RELEASE: Preparing for Potential Responses and New Threats in the Wake of a Possible Strike in Syria
Press Release

RELEASE: Preparing for Potential Responses and New Threats in the Wake of a Possible Strike in Syria

Washington, D.C. – As the United States prepares for a possible military strike against President Bashar al-Assad’s regime in Syria in response to the Assad regime’s large-scale use of chemical weapons on its own people last week, the Center for American Progress released an analysis planning ahead for possible responses and new threats to security interests should the United States move forward. The reported elements of this proportionate response are designed to respond to the Assad regime’s chemical weapons violation and to avoid enmeshing the United States more deeply in Syria’s multisided conflict.

In response to the first reports of small-scale chemical weapons use in Syria last April, CAP advocated a multifaceted approach to guide a U.S. response.
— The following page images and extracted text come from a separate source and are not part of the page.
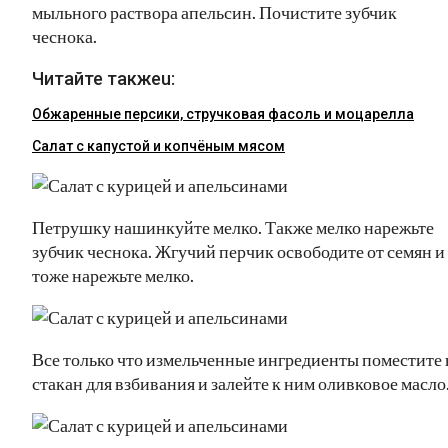
мыльного раствора апельсин. Почистите зубчик
чеснока.
Читайте такжеu:
Обжаренные персики, стручковая фасоль и моцарелла
Салат с капустой и копчёным мясом
Петрушку нашинкуйте мелко. Также мелко нарежьте
зубчик чеснока. Жгучий перчик освободите от семян и
тоже нарежьте мелко.
Все только что измельченные ингредиенты поместите 
стакан для взбивания и залейте к ним оливковое масло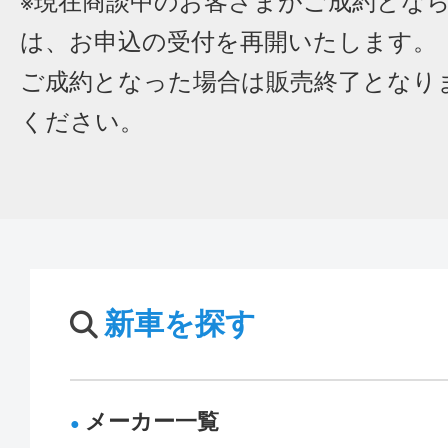
※現在商談中のお客さまがご成約とな
は、お申込の受付を再開いたします。
ご成約となった場合は販売終了となり
ください。
新車を探す
メーカー一覧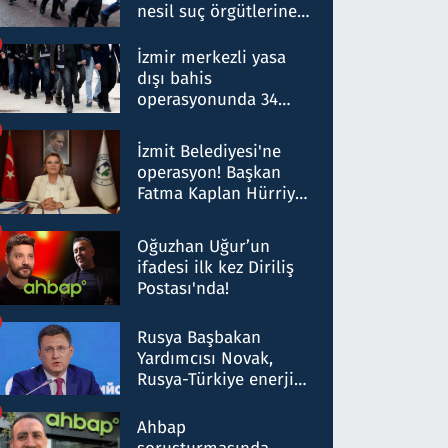
nesil suç örgütlerine
operasyon: 50 şüpheli
hakkında gözaltı kararı
İzmir merkezli yasa
dışı bahis
operasyonunda 34
gözaltı: Yaklaşık 2
Milyar liralık para
İzmit Belediyesi'ne
trafiği tespit edildi
operasyon! Başkan
Fatma Kaplan Hürriyet
ve eşi gözaltına alındı
Oğuzhan Uğur’un
ifadesi ilk kez Diriliş
Postası'nda!
Rusya Başbakan
Yardımcısı Novak,
Rusya-Türkiye enerji
ortaklığının stratejik
nitelikte olduğunu
Ahbap
belirtti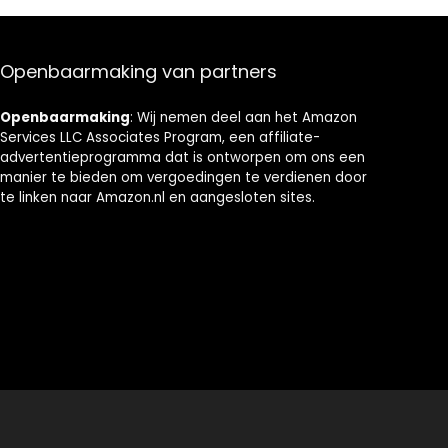
keuken, 60 × 30
× 108 cm (wit)
Openbaarmaking van partners
Openbaarmaking
: Wij nemen deel aan het Amazon
Services LLC Associates Program, een affiliate-
advertentieprogramma dat is ontworpen om ons een
manier te bieden om vergoedingen te verdienen door
te linken naar Amazon.nl en aangesloten sites.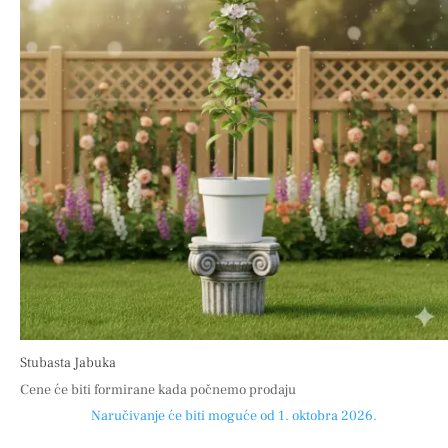
Stubasta Jabuka
Cene će biti formirane kada počnemo prodaju
Naručivanje će biti moguće od 1. oktobra 2026.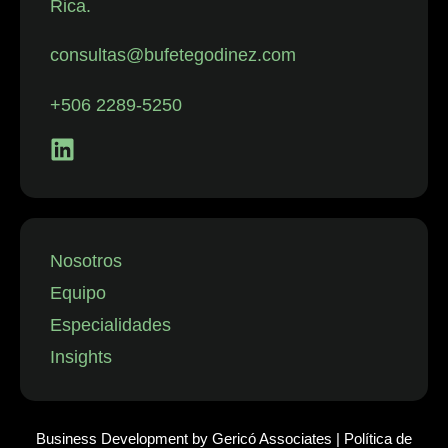
Rica.
con despidos.
La firma
consultas@bufetegodinez.com
representa con
frecuencia a
+506 2289-5250
empresas de
los sectores
financiero,
minorista y
aeronáutico, así
como a
Nosotros
instituciones
Equipo
públicas.”
Especialidades
Insights
Business Development by
Gericó Associates
|
Política de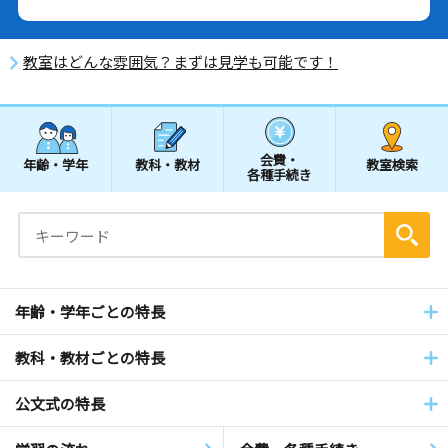
教室はどんな雰囲気？まずは見学も可能です！
会費・
年齢・学年
教科・教材
教室検索
各種手続き
年齢・学年ごとの特長
教科・教材ごとの特長
公文式の特長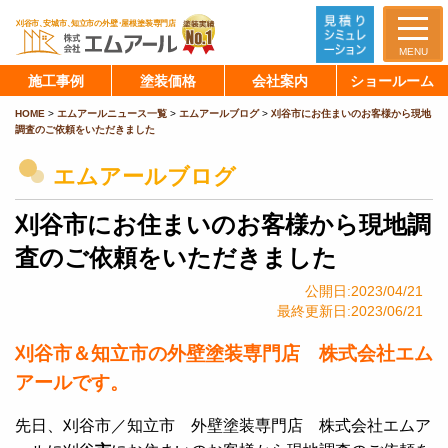
MENU
施工事例
塗装価格
会社案内
ショールーム
HOME
>
エムアールニュース一覧
>
エムアールブログ
>
刈谷市にお住まいのお客様から現地
調査のご依頼をいただきました
エムアールブログ
刈谷市にお住まいのお客様から現地調
査のご依頼をいただきました
公開日:2023/04/21
最終更新日:2023/06/21
刈谷市＆知立市の外壁塗装専門店 株式会社エム
アールです。
先日、刈谷市／知立市 外壁塗装専門店 株式会社エムア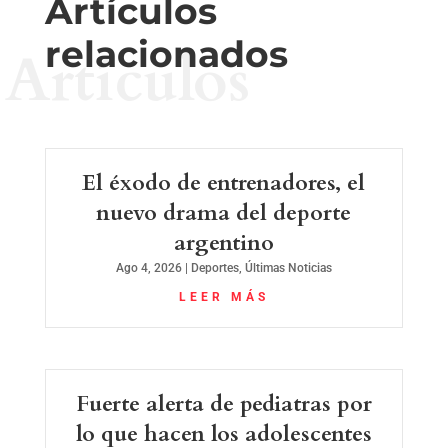
Artículos
relacionados
Artículos
El éxodo de entrenadores, el
nuevo drama del deporte
argentino
Ago 4, 2026
|
Deportes
,
Últimas Noticias
LEER MÁS
Fuerte alerta de pediatras por
lo que hacen los adolescentes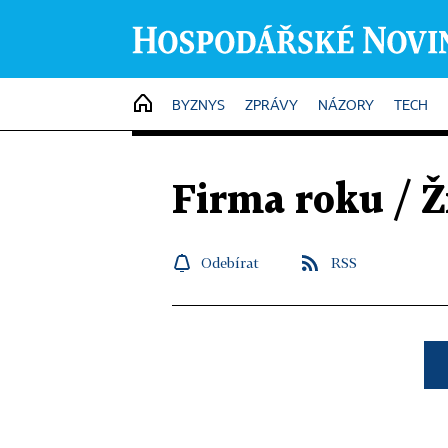
HOME
BYZNYS
ZPRÁVY
NÁZORY
TECH
Firma roku / Ž
Odebírat
RSS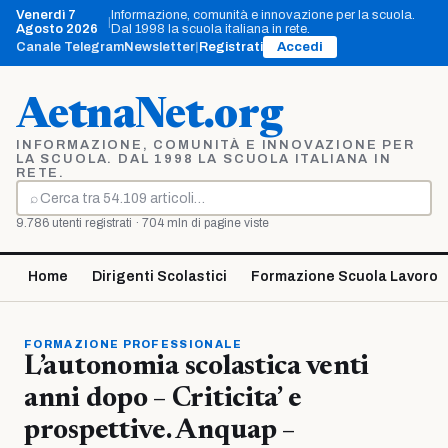
Vai
Venerdì 7
Informazione, comunità e innovazione per la scuola.
|
al
Agosto 2026
Dal 1998 la scuola italiana in rete.
contenuto
Canale Telegram
Newsletter
|
Registrati
Accedi
AetnaNet.org
INFORMAZIONE, COMUNITÀ E INNOVAZIONE PER
LA SCUOLA. DAL 1998 LA SCUOLA ITALIANA IN
RETE.
⌕
Cerca
9.786 utenti registrati · 704 mln di pagine viste
Home
Dirigenti Scolastici
Formazione Scuola Lavoro
FORMAZIONE PROFESSIONALE
L’autonomia scolastica venti
anni dopo – Criticita’ e
prospettive. Anquap –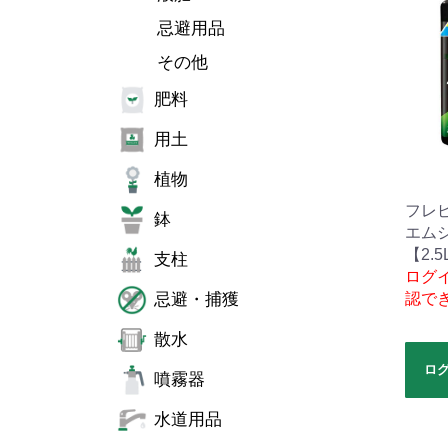
忌避用品
その他
肥料
用土
植物
フレ
鉢
エム
【2.5
支柱
ログ
忌避・捕獲
認で
散水
ロ
噴霧器
水道用品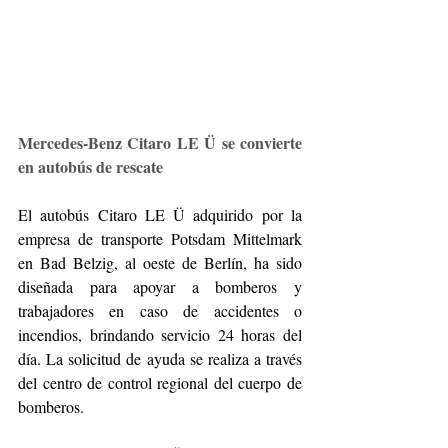
Mercedes-Benz Citaro LE Ü se convierte 
en autobús de rescate
El autobús Citaro LE Ü adquirido por la 
empresa de transporte Potsdam Mittelmark 
en Bad Belzig, al oeste de Berlín, ha sido 
diseñada para apoyar a bomberos y 
trabajadores en caso de accidentes o 
incendios, brindando servicio 24 horas del 
día. La solicitud de ayuda se realiza a través 
del centro de control regional del cuerpo de 
bomberos.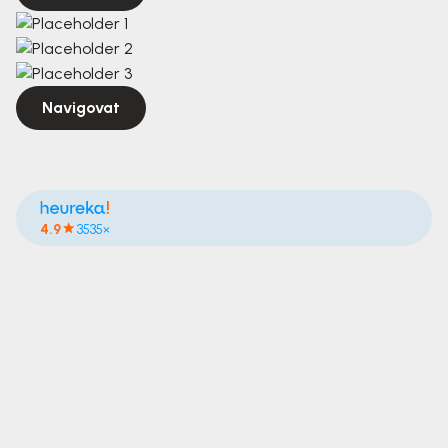
Navigovat
4.9
3535×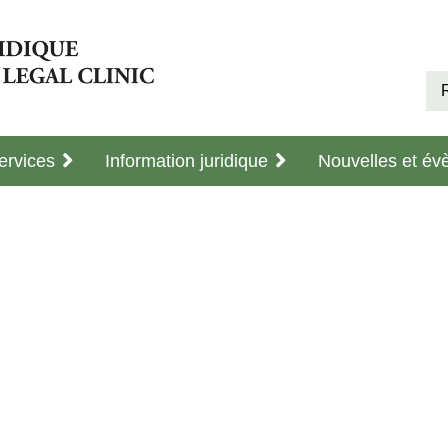
ervices
Information juridique
Nouvelles et é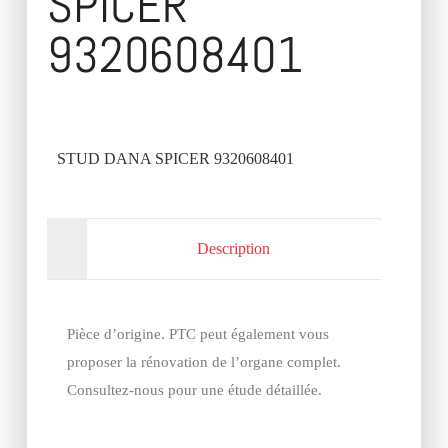
SPICER
9320608401
STUD DANA SPICER 9320608401
Description
Pièce d’origine. PTC peut également vous
proposer la rénovation de l’organe complet.
Consultez-nous pour une étude détaillée.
This response included three major components:

  • Demand an emergency U.N. Security Council meeting on the Assad regime’s likely chemical weapons use to help validate the facts.
  • Engage NATO and regional partners in planning the U.S. response, which would aim to destroy “appropriate military targets, including delivery systems, logistics, and applicable command and control.”
  • Request that NATO and other allies begin planning for a major multinational refugee relief mission in Jordan.

These components should be undertaken prior to military action, which always carries both risk and uncertainty. As such, the United States and its partners should perform a risk assessment of possible reactions to a strike against the Assad regime and prepare for these possible contingencies. This risk assessment will neither be perfect nor predictive, given the uncertainties involved. Nonetheless, it is worth conducting some speculative analysis and contingency planning about some possible threats that the United States and its partners might face, however likely or not, in the wake of strikes.

Possible threats in the wake of strikes include:

  • Threats from terrorist networks with a regional reach
  • Worsening conflict in Syria
  • Additional chemical weapons attacks
  • Cross-border rockets and missiles
  • Increased numbers of refugees and internally displaced persons
  • Increased tensions and instability in the Persian Gulf

Together, these risks show the need for a multifaceted approach to guide the U.S. response. They are not reason for paralysis, but rather for robust preparation as the United States and its partners seek to hold the Assad regime accountable for its actions.